▸ **What the task asks**: Only the lines from the beginning of the entries through the one with "период каждого ребенка, и" should be written out, please, exactly and without any pictures.

▸ **Stored items**:
____________________

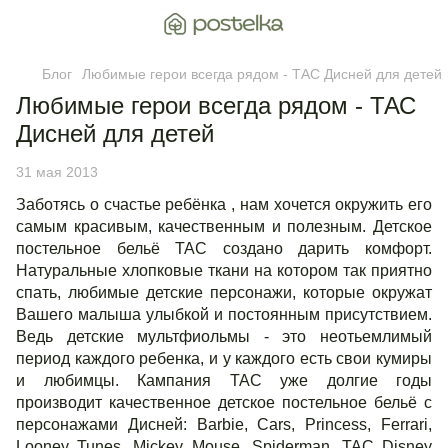
Блог
Любимые герои всегда рядом - ТАС Дисней для детей
Любимые герои всегда рядом - ТАС
Дисней для детей
31 мая 2013
Заботясь о счастье ребёнка , нам хочется окружить его
самым красивым, качественным и полезным. Детское
постельное бельё ТАС создано дарить комфорт.
Натуральные хлопковые ткани на котором так приятно
спать, любимые детские персонажи, которые окружат
Вашего малыша улыбкой и постоянным присутствием.
Ведь детские мультфиольмы - это неотьемлимый
период каждого ребенка, и у каждого есть свои кумиры
и любимцы. Кампания ТАС уже долгие годы
производит качественное детское постельное бельё с
персонажами Дисней: Barbie, Cars, Princess, Ferrari,
Looney Tunes, Mickey Mouse, Spiderman, ТАС Disney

____________________

▸ **Completed exercise**:
Блог
Любимые герои всегда рядом - ТАС Дисней для детей
Любимые герои всегда рядом - ТАС
Дисней для детей
31 мая 2013
Заботясь о счастье ребёнка , нам хочется окружить его
самым красивым, качественным и полезным. Детское
постельное бельё ТАС создано дарить комфорт.
Натуральные хлопковые ткани на котором так приятно
спать, любимые детские персонажи, которые окружат
Вашего малыша улыбкой и постоянным присутствием.
Ведь детские мультфиольмы - это неотьемлимый
период каждого ребенка, и у каждого есть свои кумиры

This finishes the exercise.